Parents celebrating the ruling by holding pictures of the children whose deaths they blame on social media.
I am that mom. I am that teacher. Social media billionaires can’t lobby me to turn a blind eye to the harm they’ve done to our young people, our small businesses, and our democracy.
The Plan: Let’s be real.
The legal strategy used by these young people and their parents takes a page from the strategy used against Big Tobacco, in which lawyers argued that the companies knowingly created products designed to get users hooked, including children.
In addition to the millions they’ve spent on lobbying, the social media companies have built their entire legal defense strategy on a federal law called the Communications Decency Act of 1996, specifically Section 230, which protects them from liability for what users post.
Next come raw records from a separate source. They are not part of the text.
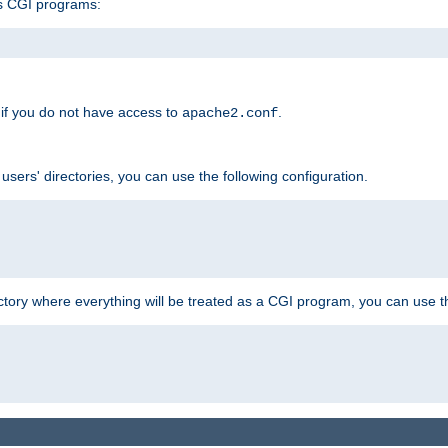
s CGI programs:
if you do not have access to
.
apache2.conf
 users' directories, you can use the following configuration.
ctory where everything will be treated as a CGI program, you can use th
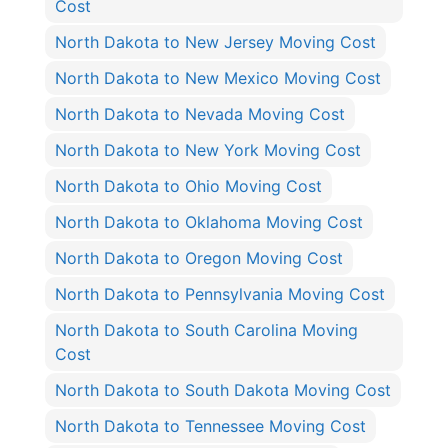
Cost
North Dakota to New Jersey Moving Cost
North Dakota to New Mexico Moving Cost
North Dakota to Nevada Moving Cost
North Dakota to New York Moving Cost
North Dakota to Ohio Moving Cost
North Dakota to Oklahoma Moving Cost
North Dakota to Oregon Moving Cost
North Dakota to Pennsylvania Moving Cost
North Dakota to South Carolina Moving
Cost
North Dakota to South Dakota Moving Cost
North Dakota to Tennessee Moving Cost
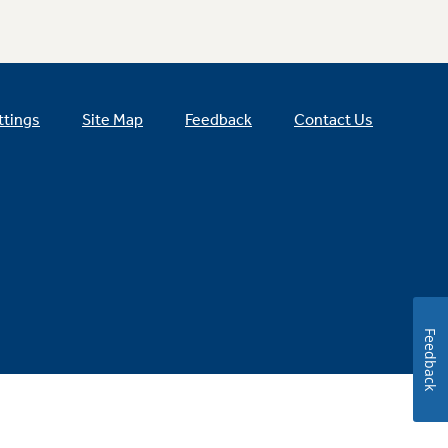
ttings
Site Map
Feedback
Contact Us
Feedback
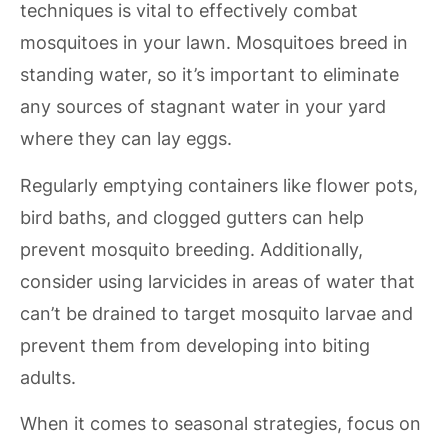
techniques is vital to effectively combat
mosquitoes in your lawn. Mosquitoes breed in
standing water, so it’s important to eliminate
any sources of stagnant water in your yard
where they can lay eggs.
Regularly emptying containers like flower pots,
bird baths, and clogged gutters can help
prevent mosquito breeding. Additionally,
consider using larvicides in areas of water that
can’t be drained to target mosquito larvae and
prevent them from developing into biting
adults.
When it comes to seasonal strategies, focus on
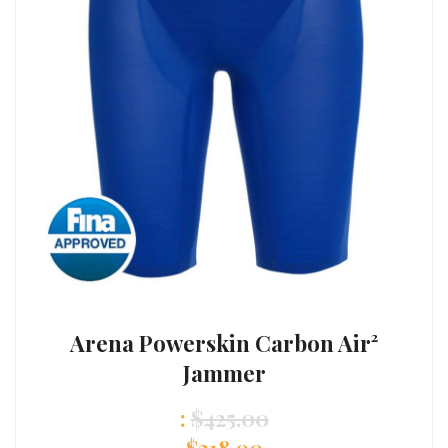
Arena Powerskin Carbon Air²
Jammer
:
$
425.00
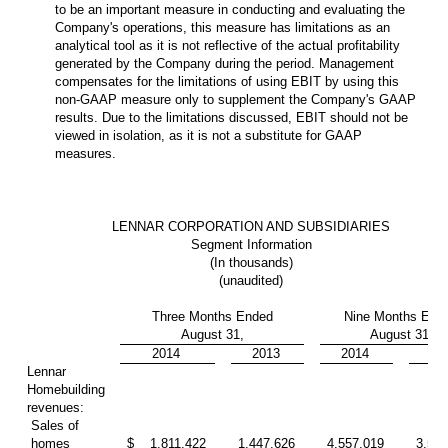
to be an important measure in conducting and evaluating the
Company's operations, this measure has limitations as an
analytical tool as it is not reflective of the actual profitability
generated by the Company during the period. Management
compensates for the limitations of using EBIT by using this
non-GAAP measure only to supplement the Company's GAAP
results. Due to the limitations discussed, EBIT should not be
viewed in isolation, as it is not a substitute for GAAP
measures.
LENNAR CORPORATION AND SUBSIDIARIES
Segment Information
(In thousands)
(unaudited)
Three Months Ended
Nine Months End
August 31,
August 31,
2014
2013
2014
20
Lennar
Homebuilding
revenues:
Sales of
homes
$
1,811,422
1,447,626
4,557,019
3,558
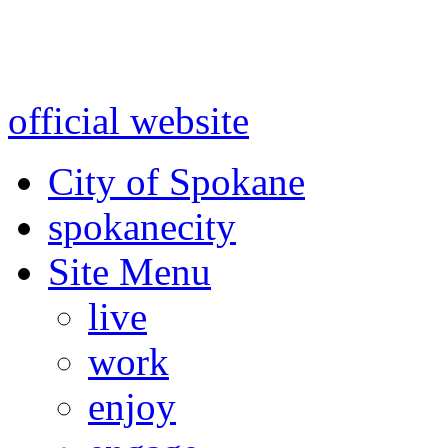
Warning: information and a
might be using test data and
official website
for accurate
City of Spokane
spokane
city
Site Menu
live
work
enjoy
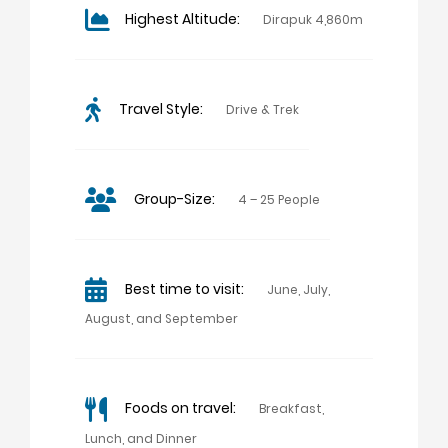
Highest Altitude:
Dirapuk 4,860m
Travel Style:
Drive & Trek
Group-Size:
4 – 25 People
Best time to visit:
June, July,
August, and September
Foods on travel:
Breakfast,
Lunch, and Dinner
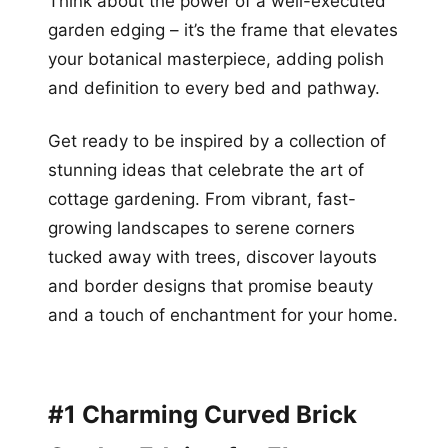
Think about the power of a well-executed
garden edging – it’s the frame that elevates
your botanical masterpiece, adding polish
and definition to every bed and pathway.
Get ready to be inspired by a collection of
stunning ideas that celebrate the art of
cottage gardening. From vibrant, fast-
growing landscapes to serene corners
tucked away with trees, discover layouts
and border designs that promise beauty
and a touch of enchantment for your home.
#1 Charming Curved Brick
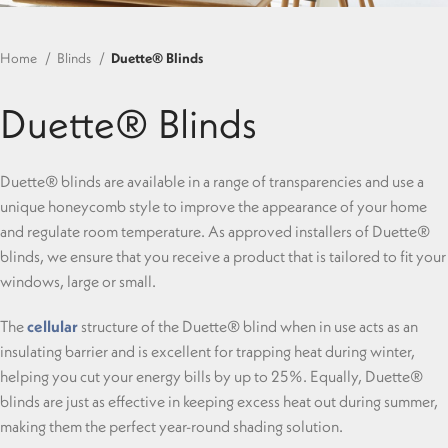
Home
Blinds
Duette® Blinds
Duette® Blinds
Duette® blinds are available in a range of transparencies and use a
unique honeycomb style to improve the appearance of your home
and regulate room temperature. As approved installers of Duette®
blinds, we ensure that you receive a product that is tailored to fit your
windows, large or small.
The
cellular
structure of the Duette® blind when in use acts as an
insulating barrier and is excellent for trapping heat during winter,
helping you cut your energy bills by up to 25%. Equally, Duette®
blinds are just as effective in keeping excess heat out during summer,
making them the perfect year-round shading solution.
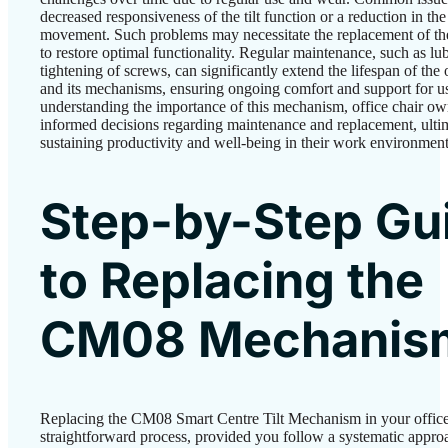
decreased responsiveness of the tilt function or a reduction in the
movement. Such problems may necessitate the replacement of t
to restore optimal functionality. Regular maintenance, such as lu
tightening of screws, can significantly extend the lifespan of the 
and its mechanisms, ensuring ongoing comfort and support for u
understanding the importance of this mechanism, office chair o
informed decisions regarding maintenance and replacement, ulti
sustaining productivity and well-being in their work environment
Step-by-Step Gu
to Replacing the
CM08 Mechanis
Replacing the CM08 Smart Centre Tilt Mechanism in your office 
straightforward process, provided you follow a systematic appro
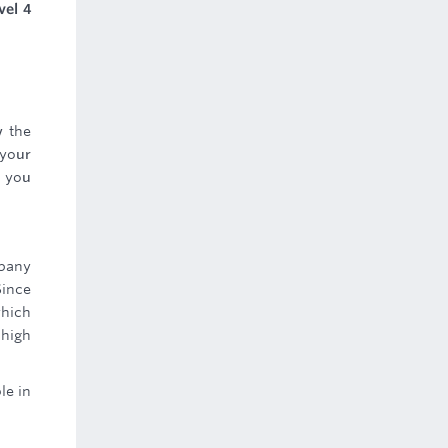
vel 4
w the
 your
s you
mpany
Since
which
 high
le in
They’re just a public forum, they say. A gigantic, monopolistic, billion-dollar private corporate public square!?
Congress needs to step in, but how can we get the millions of dollars social media companies are spending on lobbying from jamming up the gears of our democracy?
Here’s what I would do:
Enforce anti-monopoly laws against the social media platforms that use their vast market share to gobble up competitors and degrade their users’ experience.
Impose meaningful privacy protections for users, so that social media companies can’t gobble up valuable data and use it to feed us endless streams of content designed to make us miserable and keep us scrolling.
Rewrite Section 230 so that social media companies can be held liable when algorithms spread misinformation and foment violence. If there is a cost for boosting blatant lies and misinformation, these companies will design their algorithms to prevent it from spreading.
These proposals have broad support among the American people. Parents and teachers are fed up and demanding action. But, politicians have become so dependent on these platforms and so addicted to the attention they get on them, that they have few incentives to rein them in.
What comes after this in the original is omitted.